I love science. I love the way it has unlocked so many of the mysteries of the world and the universe. I love the advances we have made in technology and medicine in order to improve people’s quality of life. I love the way it is constantly tested and challenged to ensure progress for correct theories and that wrong ones are stopped in their tracks. I love the fact that it is evidence based, constantly proving to us new ideas and discoveries and expanding the boundaries of human knowledge and achievement.
I don’t love the way that it has been set up as some sort of antidote to God, and vice versa.
I’ve always felt that science and “religion” (for want of a better word) are two sides of the same coin; science explaining how things are and religion explaining why things are. One is based on rigorous testing and evidence, the other on faith, interpretation and observation.
Science cannot explain what gives something beauty. Why a flower is pretty, a piece of music is exciting or a piece of writing so moving.
Today I have visited Shakespeare’s Globe Theatre in London. It’s a reconstruction, opened in the 1990s, of what the original is believed to have looked like. It is a stunning wooden structure with an open, thatched roof and the most beautiful artwork on its permanent set. It has been put together because of a collective love of theatre, particularly the works of one man who wrote in the 16th and 17th centuries and whose plays transcend all others in the English language.
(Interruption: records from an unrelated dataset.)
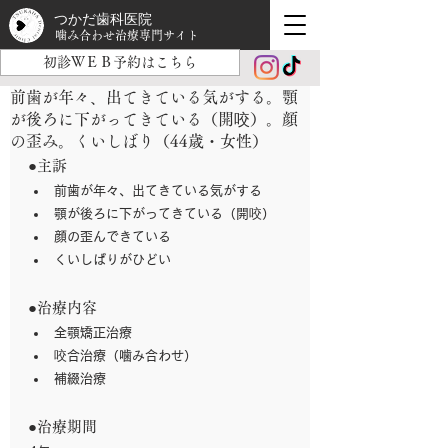
つかだ歯科医院
噛み合わせ治療専門サイト
初診ＷＥＢ予約はこちら
前歯が年々、出てきている気がする。顎
が後ろに下がってきている（開咬）。顔
の歪み。くいしばり（44歳・女性）
●主訴
前歯が年々、出てきている気がする
顎が後ろに下がってきている（開咬）
顔の歪んできている
くいしばりがひどい
●治療内容
全顎矯正治療
咬合治療（噛み合わせ）
補綴治療
●治療期間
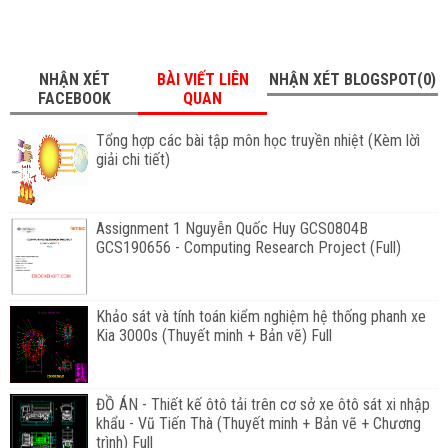
NHẬN XÉT
BÀI VIẾT LIÊN
NHẬN XÉT BLOGSPOT(0)
FACEBOOK
QUAN
Tổng hợp các bài tập môn học truyền nhiệt (Kèm lờì
giải chi tiết)
Assignment 1 Nguyễn Quốc Huy GCS0804B
GCS190656 - Computing Research Project (Full)
Khảo sát và tính toán kiểm nghiệm hệ thống phanh xe
Kia 3000s (Thuyết minh + Bản vẽ) Full
ĐỒ ÁN - Thiết kế ôtô tải trên cơ sở xe ôtô sát xi nhập
khẩu - Vũ Tiến Thà (Thuyết minh + Bản vẽ + Chương
trình) Full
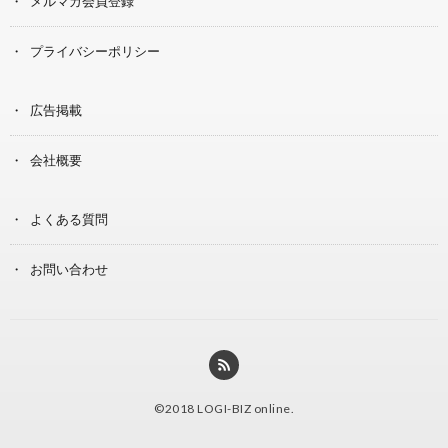
メルマガ会員登録
プライバシーポリシー
広告掲載
会社概要
よくある質問
お問い合わせ
©2018
LOGI-BIZ online
.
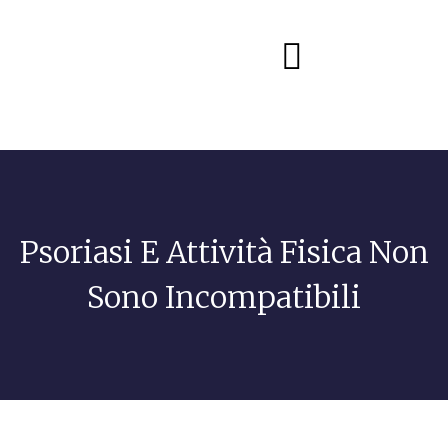
Diete e alimentazione
Psoriasi E Attività Fisica Non
Sono Incompatibili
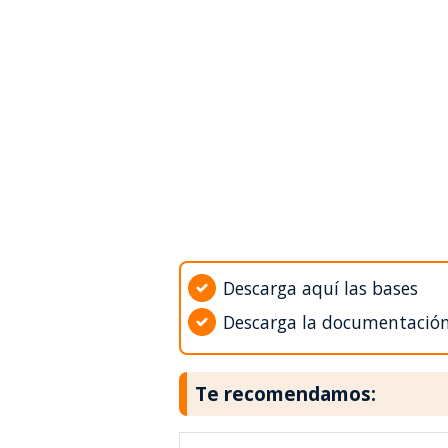
Descarga aquí las bases
Descarga la documentació
Te recomendamos:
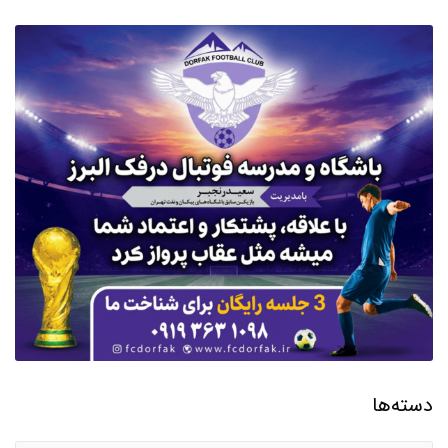
دسته‌ها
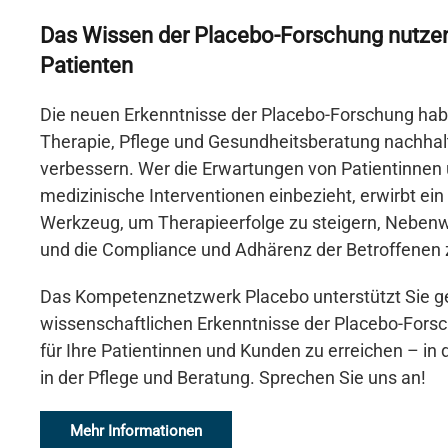
Das Wissen der Placebo-Forschung nutzen
Patienten
Die neuen Erkenntnisse der Placebo-Forschung hab
Therapie, Pflege und Gesundheitsberatung nachhal
verbessern. Wer die Erwartungen von Patientinnen u
medizinische Interventionen einbezieht, erwirbt ein
Werkzeug, um Therapieerfolge zu steigern, Nebenw
und die Compliance und Adhärenz der Betroffenen 
Das Kompetenznetzwerk Placebo unterstützt Sie ger
wissenschaftlichen Erkenntnisse der Placebo-Fors
für Ihre Patientinnen und Kunden zu erreichen – in
in der Pflege und Beratung. Sprechen Sie uns an!
Mehr Informationen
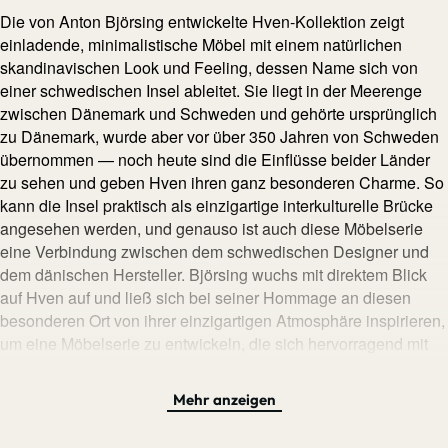
Die von Anton Björsing entwickelte Hven-Kollektion zeigt
einladende, minimalistische Möbel mit einem natürlichen
skandinavischen Look und Feeling, dessen Name sich von
einer schwedischen Insel ableitet. Sie liegt in der Meerenge
zwischen Dänemark und Schweden und gehörte ursprünglich
zu Dänemark, wurde aber vor über 350 Jahren von Schweden
übernommen — noch heute sind die Einflüsse beider Länder
zu sehen und geben Hven ihren ganz besonderen Charme. So
kann die Insel praktisch als einzigartige interkulturelle Brücke
angesehen werden, und genauso ist auch diese Möbelserie
eine Verbindung zwischen dem schwedischen Designer und
dem dänischen Hersteller. Björsing wuchs mit direktem Blick
auf Hven auf und ließ sich bei seiner Hommage an diesen
besonderen Ort von ihrer einzigartigen Atmosphäre inspirieren,
um eine Möbelserie zu entwickeln, die sich hervorragend mit
den eigenen Mitgliedern, aber auch anderen Möbeln
kombinieren lässt und symbolisch für das Zusammenkommen
Mehr anzeigen
steht. Der hier zu sehende Tisch besticht nicht nur mit seinem
Korpus aus massiver, FSC-zertifizierter Eiche, sondern auch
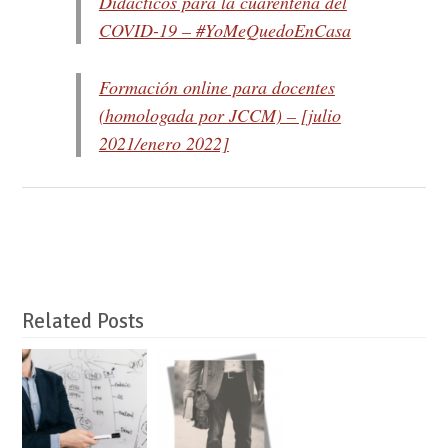
Didácticos para la cuarentena del
COVID-19 – #YoMeQuedoEnCasa
Formación online para docentes
(homologada por JCCM) – [julio
2021/enero 2022]
Related Posts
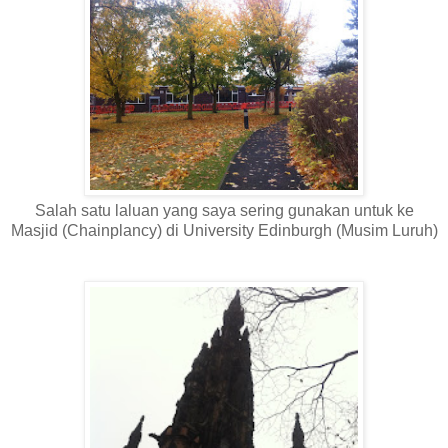
Salah satu laluan yang saya sering gunakan untuk ke
Masjid (Chainplancy) di University Edinburgh (Musim Luruh)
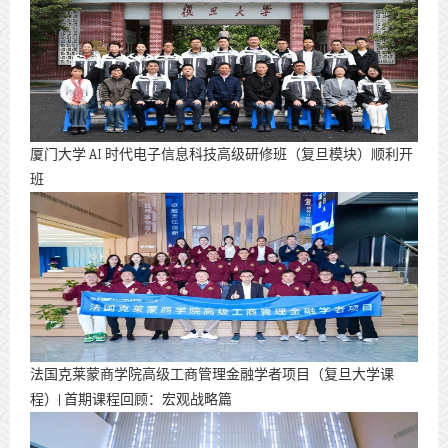
厦门大学 AI 时代电子信息科技高级研修班（复旦模块）顺利开
班
法国克莱蒙商学院高级工商管理金融学者项目（复旦大学课
程）| 首期课程回顾：宏观战略篇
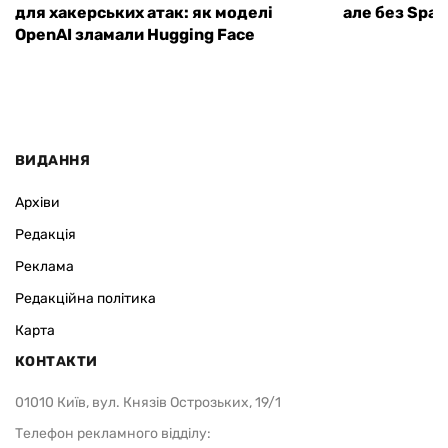
для хакерських атак: як моделі
але без Spa
OpenAI зламали Hugging Face
ВИДАННЯ
Архіви
Редакція
Реклама
Редакційна політика
Карта
КОНТАКТИ
01010 Київ, вул. Князів Острозьких, 19/1
Телефон рекламного відділу:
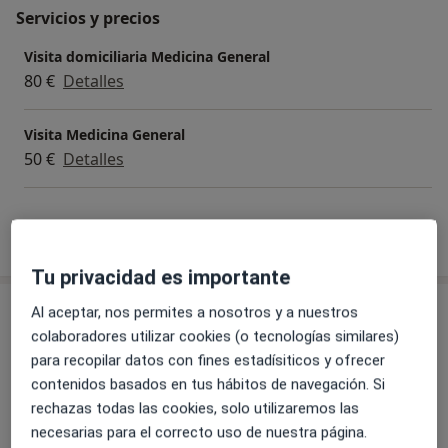
Servicios y precios
Visita domiciliaria Medicina General
80 €
Detalles
Visita Medicina General
50 €
Detalles
¿Cómo funcionan los precios?
Tu privacidad es importante
Consulta
Al aceptar, nos permites a nosotros y a nuestros
colaboradores utilizar cookies (o tecnologías similares)
Consultorio privado
para recopilar datos con fines estadísiticos y ofrecer
AVDA JUAN CARLOS I, EDF ALBORAN B, 2 ºC,
contenidos basados en tus hábitos de navegación. Si
Estepona
29680
rechazas todas las cookies, solo utilizaremos las
necesarias para el correcto uso de nuestra página.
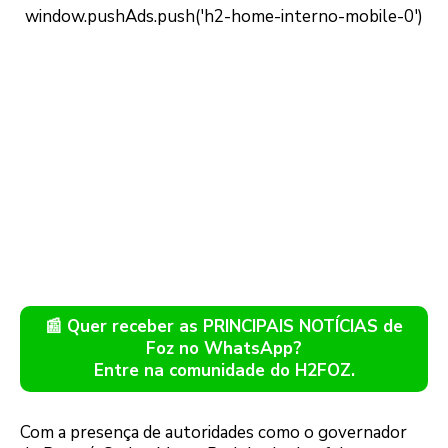
📰 Quer receber as PRINCIPAIS NOTÍCIAS de
Foz no WhatsApp?
Entre na comunidade do H2FOZ.
Com a presença de autoridades como o governador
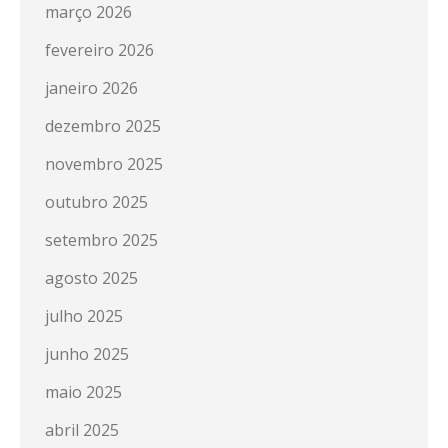
março 2026
fevereiro 2026
janeiro 2026
dezembro 2025
novembro 2025
outubro 2025
setembro 2025
agosto 2025
julho 2025
junho 2025
maio 2025
abril 2025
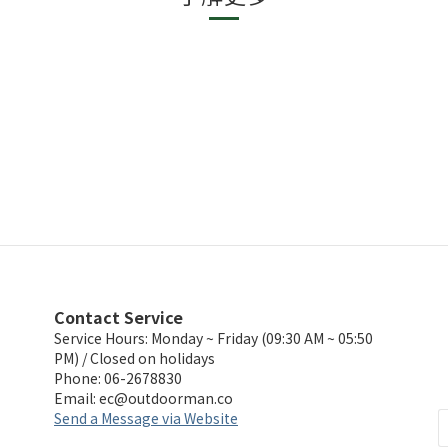
Contact Service
Service Hours: Monday ~ Friday (09:30 AM ~ 05:50
PM) / Closed on holidays
Phone: 06-2678830
Email:
ec@outdoorman.co
Send a Message via Website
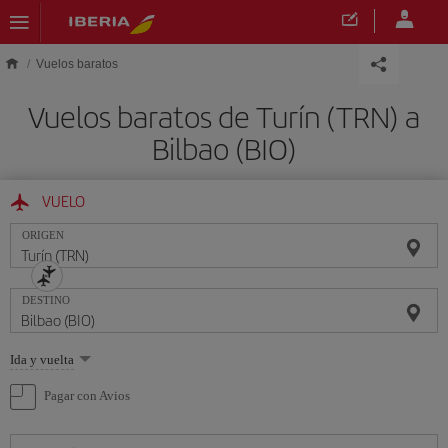
Saltar al contenido principal
Vuelos baratos
Vuelos baratos de Turín (TRN) a
Bilbao (BIO)
VUELO
ORIGEN
DESTINO
Seleccione
Ida y vuelta
una
opción
Pagar con Avios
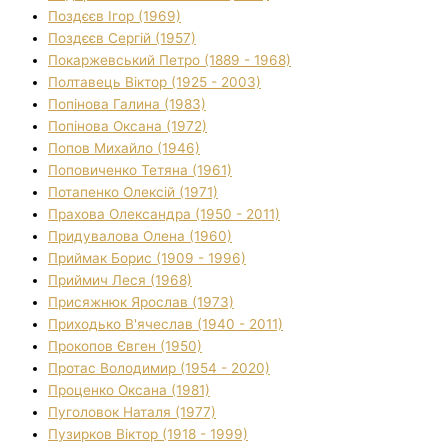
Поздєєв Ігор (1969)
Поздєєв Сергій (1957)
Покаржевський Петро (1889 - 1968)
Полтавець Віктор (1925 - 2003)
Попінова Галина (1983)
Попінова Оксана (1972)
Попов Михайло (1946)
Поповиченко Тетяна (1961)
Потапенко Олексій (1971)
Прахова Олександра (1950 - 2011)
Придувалова Олена (1960)
Приймак Борис (1909 - 1996)
Приймич Леся (1968)
Присяжнюк Ярослав (1973)
Приходько В'ячеслав (1940 - 2011)
Прокопов Євген (1950)
Протас Володимир (1954 - 2020)
Проценко Оксана (1981)
Пуголовок Наталя (1977)
Пузирков Віктор (1918 - 1999)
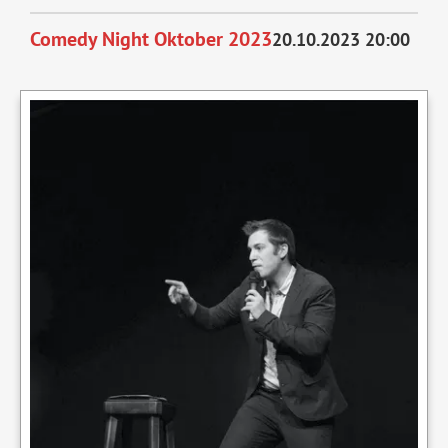
kommt
Comedy Night Oktober 2023
20.10.2023 20:00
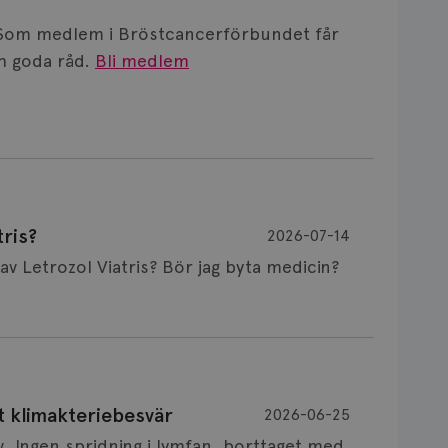
Som medlem i Bröstcancerförbundet får
 goda råd.
Bli medlem
ris?
2026-07-14
Är det vanligt att minnet påverkas av Letrozol Viatris? Bör jag byta medicin?
de behandling (men även cytostatika) man
t klimakteriebesvär
2026-06-25
påverkan på minnet. Prata din läkare och
v. Ingen spridning i lymfan, borttaget med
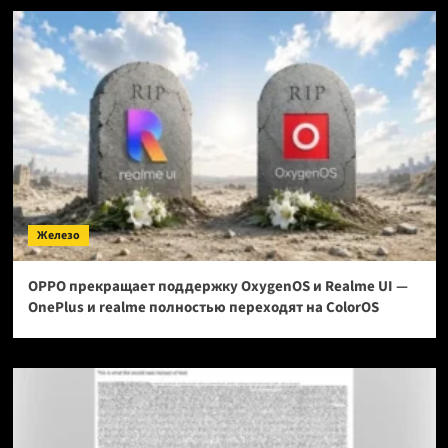
Железо
OPPO прекращает поддержку OxygenOS и Realme UI —
OnePlus и realme полностью переходят на ColorOS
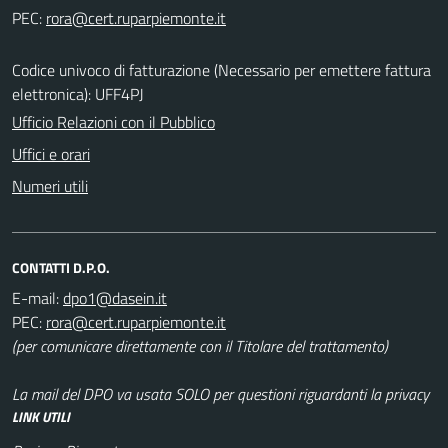
PEC:
Codice univoco di fatturazione (Necessario per emettere fattura
elettronica): UFF4PJ
Ufficio Relazioni con il Pubblico
Uffici e orari
Numeri utili
CONTATTI D.P.O.
E-mail:
PEC:
(per comunicare direttamente con il Titolare del trattamento)
La mail del DPO va usata SOLO per questioni riguardanti la privacy
LINK UTILI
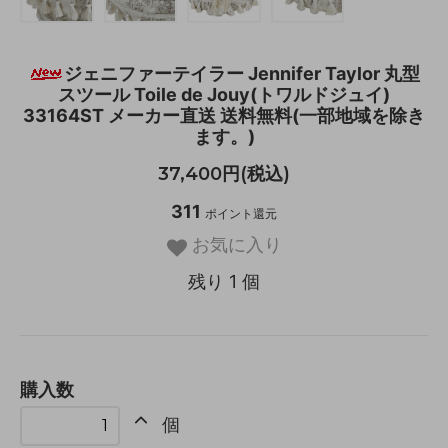
ジェニファーテイラー Jennifer Taylor 丸型
スツール Toile de Jouy(トワルドジュイ)
33164ST メーカー直送 送料無料(一部地域を除き
ます。)
37,400円(税込)
311
ポイント還元
お気に入り
残り 1 個
購入数
個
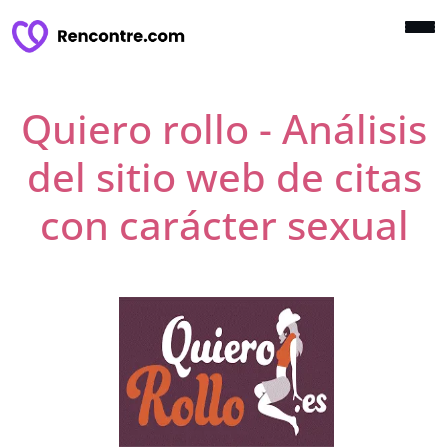
Quiero rollo - Análisis
del sitio web de citas
con carácter sexual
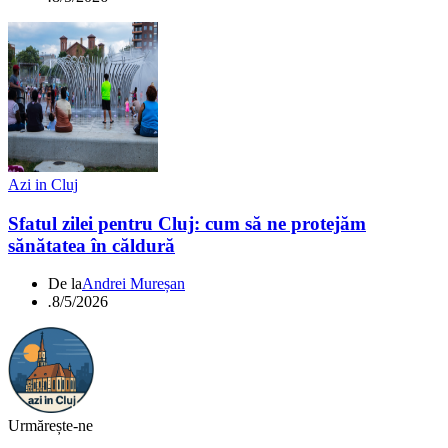
Azi in Cluj
Sfatul zilei pentru Cluj: cum să ne protejăm
sănătatea în căldură
De la
Andrei Mureșan
.
8/5/2026
Urmărește-ne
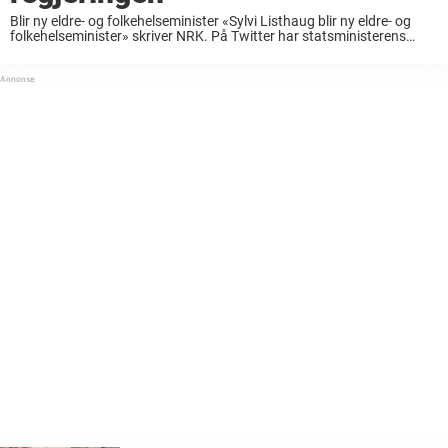
Blir ny eldre- og folkehelseminister «Sylvi Listhaug blir ny eldre- og
folkehelseminister» skriver NRK. På Twitter har statsministerens
kontor meldt at statsminister Erna Solberg varsler endringer i
regjeringen: Statsminister @erna_solberg varsler endringer i
regjeringen: https://t.co/USfx5SH5VU ...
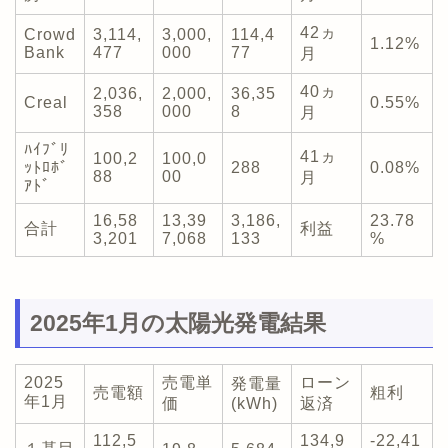
42ヵ
Crowd
3,114,
3,000,
114,4
1.12%
Bank
477
000
77
月
40ヵ
2,036,
2,000,
36,35
Creal
0.55%
358
000
8
月
ﾊｲﾌﾞﾘ
41ヵ
100,2
100,0
ｯﾄﾛﾎﾞ
288
0.08%
88
00
月
ｱﾄﾞ
16,58
13,39
3,186,
23.78
合計
利益
3,201
7,068
133
%
2025年1月の太陽光発電結果
2025
売電単
ローン
発電量
売電額
粗利
年1月
価
(kWh)
返済
112,5
134,9
-22,41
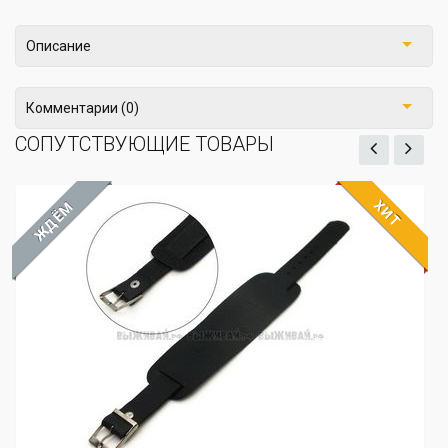
Описание
Комментарии (0)
СОПУТСТВУЮЩИЕ ТОВАРЫ
ХИТ
ЖДЁМ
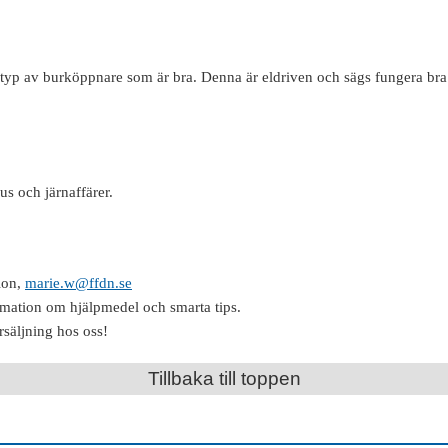
 typ av burköppnare som är bra. Denna är eldriven och sägs fungera bra 
us och järnaffärer.
ion,
marie.w@ffdn.se
rmation om hjälpmedel och smarta tips.
rsäljning hos oss!
Tillbaka till toppen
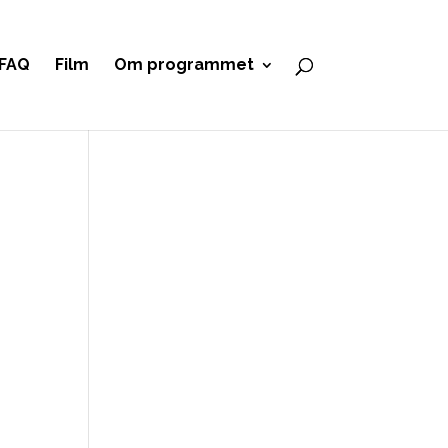
FAQ
Film
Om programmet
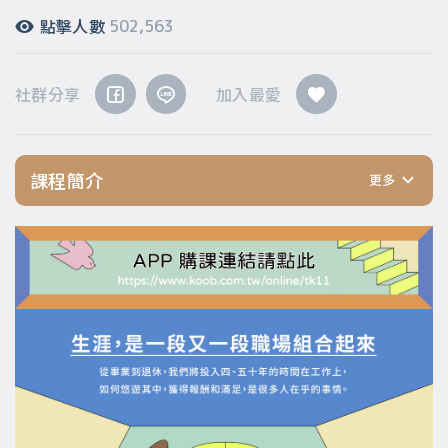
點擊人數
502,563
社群分享
加入最愛
課程簡介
But what makes that so? Why do Shakespeare’s writings survive and thrive 400 years after his death? Why is he so revered?
The main reasons are, firstly, that his use of language is so wonderfully creative and beautiful. So many of his words are used in every day speech (see the picture at the top). He had a way of writing that brings joy, laughter, sadness, anger, fear, power, love and so many other emotions to life.
That’s part of the second reason, the way he is able to explain so much of the human condition through his writings. Whether it’s the hopeless love of Romeo and Juliet, self worshipping pride of Richard II, the descent into depression of Hamlet, the ruthless ambition of MacBeth or the patriotic heroism of Henry V, Shakespeare was able to show us everything as it was, allowing us to feel sympathy, even for characters who committed awful acts as he paints a vivid picture of what internal and external influences drive them.
But all of this is taken on trust. None of it can be repeated under laboratory conditions because we all react differently to each other to different events and we all react differently ourselves depending on our state of mind.
We simply can’t explain why something we see, hear or feel affects us in a certain way. We can explain, as I’ve attempted to do, why Shakespeare is so endearingly popular, but not why he is more so than other writers or why some don’t like his writing at all. Ultimately it’s down to something too intangible to fully explain.
That’s how I feel about faith, about God and why the start of John’s Gospel sums it up so perfectly for me. It is written in such beautiful language, explaining Jesus in a way which makes sense, but I actually can’t explain. I can explain how he brings light in the darkness, helping us to see the world as it really is. I can see how he was there at the beginning, as part of the creation of the Universe.
But I can’t explain how he is God and is in relationship with God. I can’t explain how the Father, Son and Holy Spirit are all God, but are one being as well as three. I can’t explain how,
“Out of his fullness we have all received grace in place of grace already given.” (John 1:16 NIV)
I can’t explain it, but it makes sense to me. Even though I can’t quite make sense of it. In much the same way as Shakespeare explains humanity in a way in which I can explain by dissecting the words and actions, but can’t actually make sense of what that spark inside it all is which gives his writings such life, so the same is true of John’s writing. It is beautiful, moving and explains the nature of Jesus as divine perfectly, I just can’t tell you why that is.
And that is faith. It’s why faith and science are so different, but not incompatible. Some things defy explanation, because they just don’t need it. They simply are. They just make sense, and that’s all we need to know.